Knowledge Modeling Methods For Knowledge Warehouse | by Mariusz Kujawski

11 min learn

Jun 19, 2023

Photograph by Zdeněk Macháček on Unsplash

Knowledge modeling is a course of of making a conceptual illustration of the info and its relationships inside a corporation or system. Dimensional modeling is a complicated method that makes an attempt to current information in a approach that’s intuitive and comprehensible for any consumer. It additionally permits for high-performance entry, flexibility, and scalability to accommodate modifications in enterprise wants.

On this article, I’ll present an in-depth overview of information modeling, with a particular concentrate on Kimball’s methodology. Moreover, I’ll introduce different methods used to current information in a user-friendly and intuitive method. One significantly attention-grabbing method for contemporary information warehouses is storing information in a single vast desk, though this strategy is probably not appropriate for all question engines. I’ll current methods that can be utilized in Knowledge Warehouses, Knowledge Lakes, Knowledge Lakehouses, and so forth.
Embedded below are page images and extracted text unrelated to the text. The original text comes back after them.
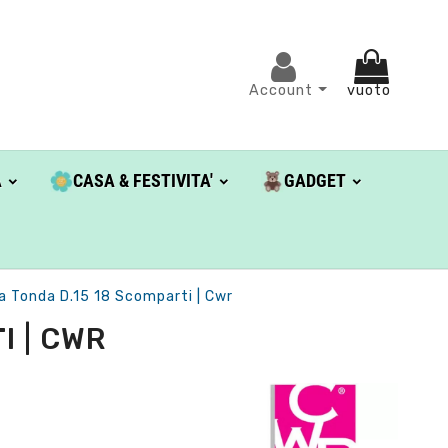
Account
vuoto
A
CASA & FESTIVITA'
GADGET
la Tonda D.15 18 Scomparti | Cwr
I | CWR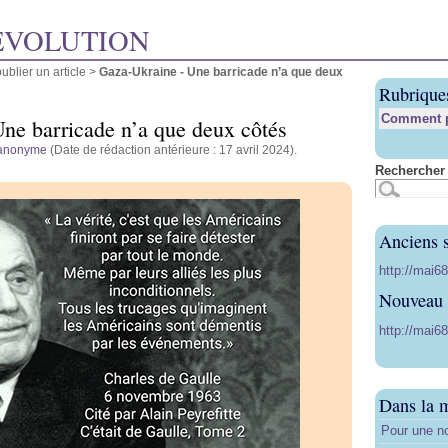
ÉVOLUTION
blier un article
>
Gaza-Ukraine - Une barricade n’a que deux
Rubrique
Comment pu
ne barricade n’a que deux côtés
anonyme
(Date de rédaction antérieure : 17 avril 2024).
Rechercher 
Anciens s
http://mai6
Nouveau s
http://mai68
Dans la 
Pour une no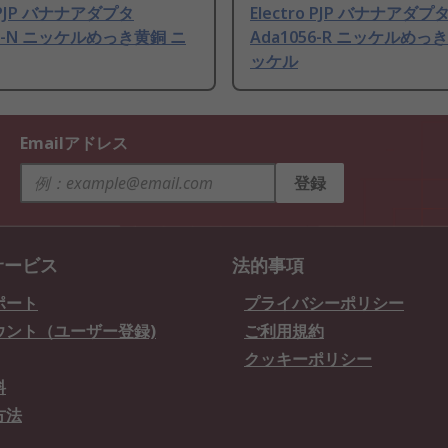
o PJP バナナアダプタ
Electro PJP バナナアダプ
57-N ニッケルめっき黄銅 ニ
Ada1056-R ニッケルめっ
ッケル
Emailアドレス
登録
サービス
法的事項
ポート
プライバシーポリシー
ウント（ユーザー登録)
ご利用規約
クッキーポリシー
料
方法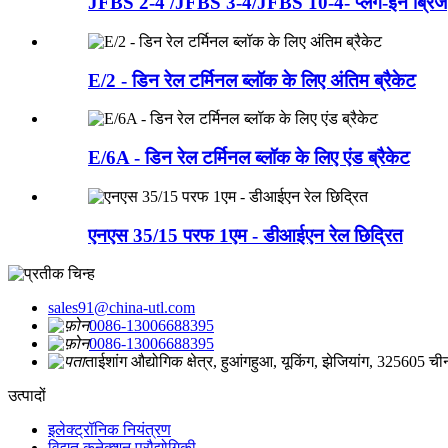
JFBS 2-4 /JFBS 3-4/JFBS 10-4- प्लग-इन ब्रिज
E/2 - डिन रेल टर्मिनल ब्लॉक के लिए अंतिम ब्रैकेट
E/6A - डिन रेल टर्मिनल ब्लॉक के लिए एंड ब्रैकेट
एनएस 35/15 परफ 1एम - डीआईएन रेल छिद्रित
sales91@china-utl.com
0086-13006688395
0086-13006688395
ताईशांग औद्योगिक क्षेत्र, हुआंगहुआ, यूकिंग, झेजियांग, 325605 ची
उत्पादों
इलेक्ट्रॉनिक नियंत्रण
विद्युत कनेक्शन प्रौद्योगिकी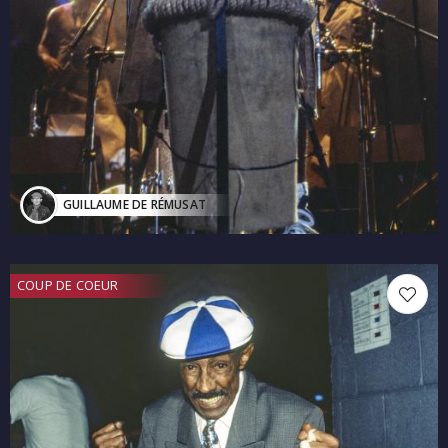
GUILLAUME DE RÉMUSAT
COUP DE COEUR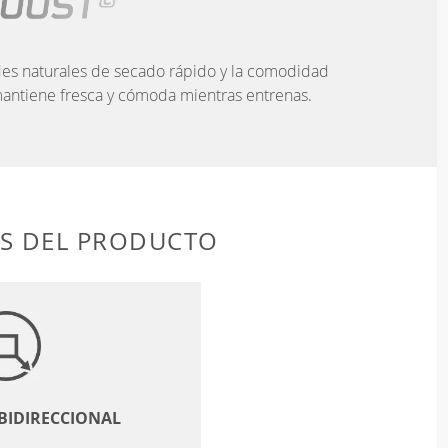
es naturales de secado rápido y la comodidad
antiene fresca y cómoda mientras entrenas.
AS DEL PRODUCTO
 BIDIRECCIONAL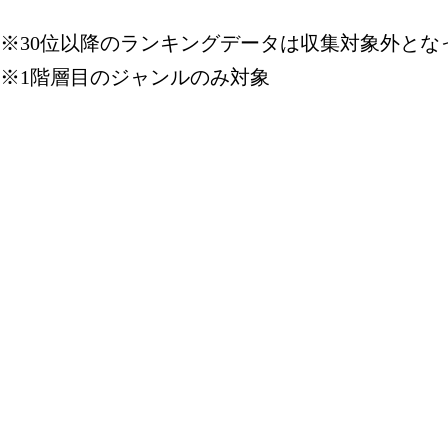
本・雑誌・
※30位以降のランキングデータは収集対象外とな
グ：6位
※1階層目のジャンルのみ対象
2019/01/19
本・雑誌・
グ：28位
2019/01/18
本・雑誌・
グ：27位
2019/01/14
本・雑誌・
グ：19位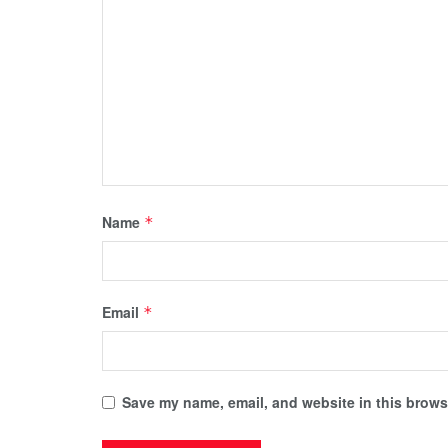
Name
*
Email
*
Save my name, email, and website in this browse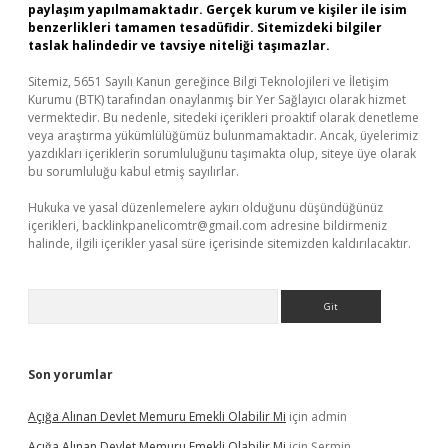
paylaşım yapılmamaktadır. Gerçek kurum ve kişiler ile isim
benzerlikleri tamamen tesadüfidir. Sitemizdeki bilgiler
taslak halindedir ve tavsiye niteliği taşımazlar.
Sitemiz, 5651 Sayılı Kanun gereğince Bilgi Teknolojileri ve İletişim
Kurumu (BTK) tarafından onaylanmış bir Yer Sağlayıcı olarak hizmet
vermektedir. Bu nedenle, sitedeki içerikleri proaktif olarak denetleme
veya araştırma yükümlülüğümüz bulunmamaktadır. Ancak, üyelerimiz
yazdıkları içeriklerin sorumluluğunu taşımakta olup, siteye üye olarak
bu sorumluluğu kabul etmiş sayılırlar.
Hukuka ve yasal düzenlemelere aykırı olduğunu düşündüğünüz
içerikleri,
backlinkpanelicomtr@gmail.com
adresine bildirmeniz
halinde, ilgili içerikler yasal süre içerisinde sitemizden kaldırılacaktır.
Arama
Son yorumlar
Açığa Alınan Devlet Memuru Emekli Olabilir Mi
için
admin
Açığa Alınan Devlet Memuru Emekli Olabilir Mi
için
Şermin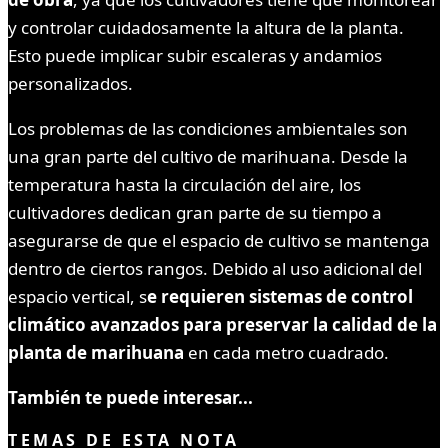
y controlar cuidadosamente la altura de la planta.
Esto puede implicar subir escaleras y andamios
personalizados.
Los problemas de las condiciones ambientales son
una gran parte del cultivo de marihuana. Desde la
temperatura hasta la circulación del aire, los
cultivadores dedican gran parte de su tiempo a
asegurarse de que el espacio de cultivo se mantenga
dentro de ciertos rangos. Debido al uso adicional del
espacio vertical, s
e requieren sistemas de control
climático avanzados para preservar la calidad de la
planta de marihuana
en cada metro cuadrado.
También te puede interesar...
TEMAS DE ESTA NOTA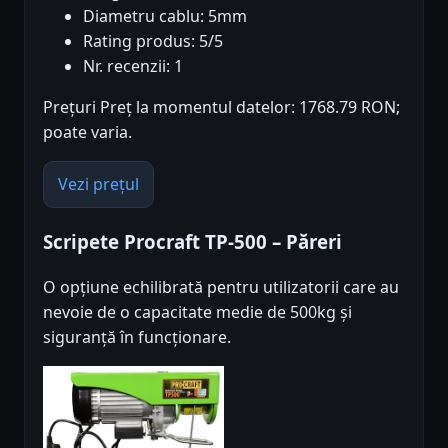
Diametru cablu: 5mm
Rating produs: 5/5
Nr. recenzii: 1
Prețuri Preț la momentul datelor: 1768.79 RON;
poate varia.
Vezi prețul
Scripete Procraft TP-500 – Păreri
O opțiune echilibrată pentru utilizatorii care au
nevoie de o capacitate medie de 500kg și
siguranță în funcționare.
Nonetheless, it is very important select the suitable methodology on your particular use case and question engine.

Each dimensional mannequin consists of a number of tables with a multipart key, known as the very fact desk, together with a set of tables generally known as dimension tables. Every dimension desk has a main key that exactly corresponds to one of many elements of the multipart key within the reality desk. This distinct construction is usually known as a star schema. In some circumstances, a extra intricate construction known as a snowflake schema can be utilized, the place dimension tables are linked to smaller dimension tables

Dimensional modeling offers a sensible and environment friendly strategy to organizing and analyzing information, ensuing within the following advantages:

  • Simplicity and understandability for enterprise customers.
  • Improved question efficiency for sooner information retrieval.
  • Flexibility and scalability to adapt to altering enterprise wants.
  • Ensured information consistency and integration throughout a number of sources.
  • Enhanced consumer adoption and self-service analytics.
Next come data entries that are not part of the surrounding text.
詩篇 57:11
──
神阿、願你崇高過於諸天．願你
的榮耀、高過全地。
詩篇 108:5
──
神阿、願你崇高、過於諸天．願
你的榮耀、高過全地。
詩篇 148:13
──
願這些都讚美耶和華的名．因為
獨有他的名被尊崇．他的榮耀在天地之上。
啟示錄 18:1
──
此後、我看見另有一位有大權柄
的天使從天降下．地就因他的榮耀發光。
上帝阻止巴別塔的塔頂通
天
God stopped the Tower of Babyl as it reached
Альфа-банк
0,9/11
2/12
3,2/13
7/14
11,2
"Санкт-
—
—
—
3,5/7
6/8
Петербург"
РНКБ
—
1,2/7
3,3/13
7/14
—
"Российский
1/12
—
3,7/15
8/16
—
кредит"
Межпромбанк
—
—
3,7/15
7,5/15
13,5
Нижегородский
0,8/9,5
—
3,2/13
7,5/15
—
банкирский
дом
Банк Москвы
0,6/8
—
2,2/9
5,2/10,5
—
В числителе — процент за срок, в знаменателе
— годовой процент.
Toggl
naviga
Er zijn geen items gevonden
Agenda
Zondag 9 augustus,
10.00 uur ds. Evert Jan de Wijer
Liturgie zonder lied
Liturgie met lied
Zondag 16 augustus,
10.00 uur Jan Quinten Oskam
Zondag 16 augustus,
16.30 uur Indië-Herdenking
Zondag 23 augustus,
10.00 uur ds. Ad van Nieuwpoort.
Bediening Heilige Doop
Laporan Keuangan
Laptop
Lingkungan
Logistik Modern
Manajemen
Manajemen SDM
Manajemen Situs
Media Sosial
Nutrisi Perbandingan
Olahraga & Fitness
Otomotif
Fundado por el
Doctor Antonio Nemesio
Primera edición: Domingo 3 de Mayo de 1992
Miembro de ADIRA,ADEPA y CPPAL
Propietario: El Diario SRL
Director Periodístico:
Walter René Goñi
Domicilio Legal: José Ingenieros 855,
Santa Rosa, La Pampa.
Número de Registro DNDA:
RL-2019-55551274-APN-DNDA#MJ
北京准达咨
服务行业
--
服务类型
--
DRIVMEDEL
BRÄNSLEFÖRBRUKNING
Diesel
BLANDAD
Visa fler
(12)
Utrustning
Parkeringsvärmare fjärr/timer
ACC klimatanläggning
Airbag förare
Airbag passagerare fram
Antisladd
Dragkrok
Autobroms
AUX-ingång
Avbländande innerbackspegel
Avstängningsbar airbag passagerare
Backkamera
Now that we now have mentioned what dimensional modeling is and the worth it brings to organizations, let’s discover learn how to successfully leverage it.
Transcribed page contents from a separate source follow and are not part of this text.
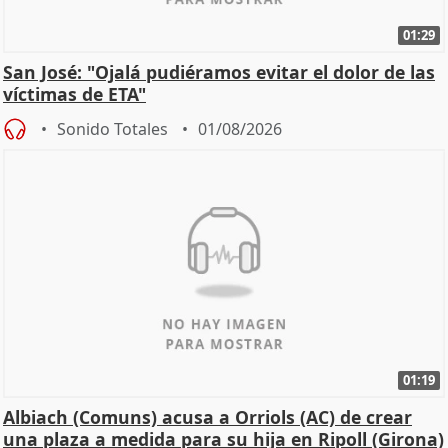
01:29
San José: "Ojalá pudiéramos evitar el dolor de las
víctimas de ETA"
Sonido Totales
01/08/2026
01:19
Albiach (Comuns) acusa a Orriols (AC) de crear
una plaza a medida para su hija en Ripoll (Girona)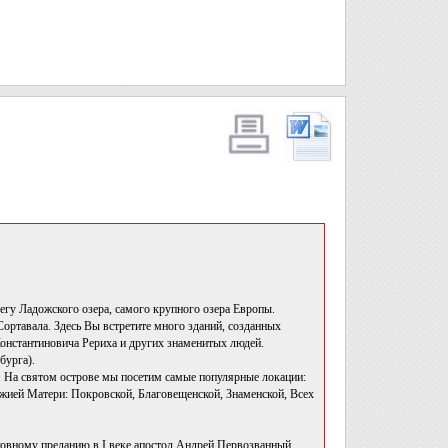
гу Ладожского озера, самого крупного озера Европы.
Сортавала. Здесь Вы встретите много зданий, созданных
Константиновича Рериха и других знаменитых людей.
бурга).
. На святом острове мы посетим самые популярные локации:
жией Матери: Покровской, Благовещенской, Знаменской, Всех
ковному преданию в I веке апостол Андрей Первозванный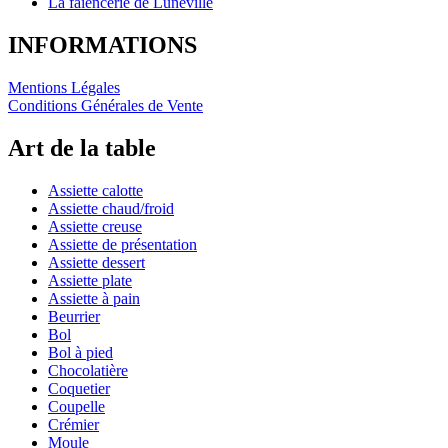
La faïencerie de Lunéville
INFORMATIONS
Mentions Légales
Conditions Générales de Vente
Art de la table
Assiette calotte
Assiette chaud/froid
Assiette creuse
Assiette de présentation
Assiette dessert
Assiette plate
Assiette à pain
Beurrier
Bol
Bol à pied
Chocolatière
Coquetier
Coupelle
Crémier
Moule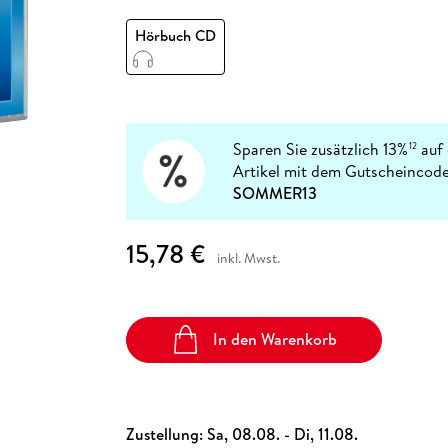
Fremdsprachige Bücher
n Lernhilfen
 Jugendbücher
eiber
Hörbuch Downloads im Bundle
cher
 Vergleich
 Puzzlezubehör
Lernen
New Adult
STABILO
Hörbuch CD
Taschenbücher
hilfen
hriller
 Backen
er
lender
Ratgeber
op
hriller
Romance
Sachbücher
precher:innen
Sparen Sie zusätzlich 13%
auf 
12
Science Fiction
Artikel mit dem Gutscheincode
Fremdsprachige Bücher
SOMMER13
15,78 €
inkl. Mwst.
In den Warenkorb
Zustellung:
Sa, 08.08. - Di, 11.08.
Whereas I intend to primarily concentrate on Kimball’s methodology, let’s briefly contact upon a number of different common methods earlier than diving into it.

Inmon suggests using a normalized information mannequin inside the information warehouse. This technique helps the creation of information marts. These information marts are smaller, specialised subsets of the info warehouse that cater to particular enterprise areas or consumer teams. These are designed to supply a extra tailor-made and environment friendly information entry expertise for explicit enterprise capabilities or departments.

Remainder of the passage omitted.